Repository files navigation

High Performance Image Processing With SYCL

Table of content

Introduction

Image processing is a process to perform some operations on an image to improve the image or extract some information about it. The application of image processing is in machine learning, robot vision, and so on. As a digital image is stored in the form of an RGB matrix, many image processing algorithms are simply manipulating each pixel value. Thus, they will run faster if they run parallelly.

What is SYCL ?

SYCL (pronounce as "sickle") is a framework API defined by Khronos for C++ targeting heterogeneous computing. This means that SYCL allows the developer to run C++ code on many devices such as CPU, GPU, FPGA, and so on. Programmers can take advantage of this to deploy algorithms that run faster when they are computed in parallel on these devices to reduce time complexity and accelerate performance.

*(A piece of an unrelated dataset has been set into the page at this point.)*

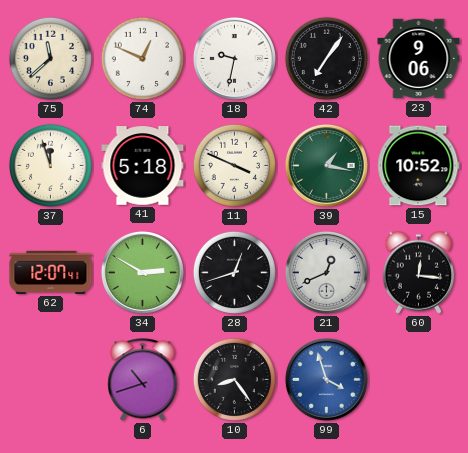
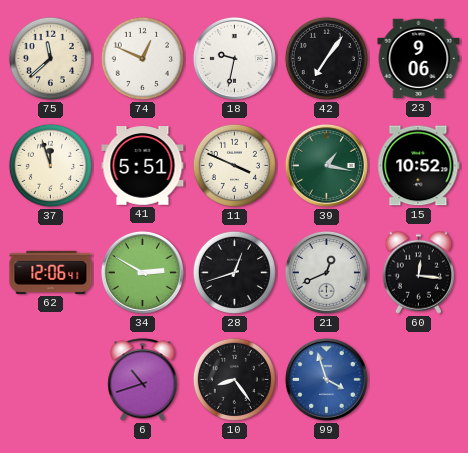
41: 5:18 -> 5:51
62: 12:07 -> 12:06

Currently, 3 main companies are developing a compiler for SYCL: Intel, Codeplay, and AMD. For this report, I use Intel compiler because it is the most mature one among them.

Getting started

To begin, all of the sample codes are run on Intel development cloud for OneAPI. The hardware devices chosen to run code are Intel CPU and Intel GPU. The reader who would like to start can create an account on Intel development cloud for one API. In addition, reader must have knowledge about lambda function in c++

Prerequisite

This section is to provide basic knowledge for reader about image processing in C++.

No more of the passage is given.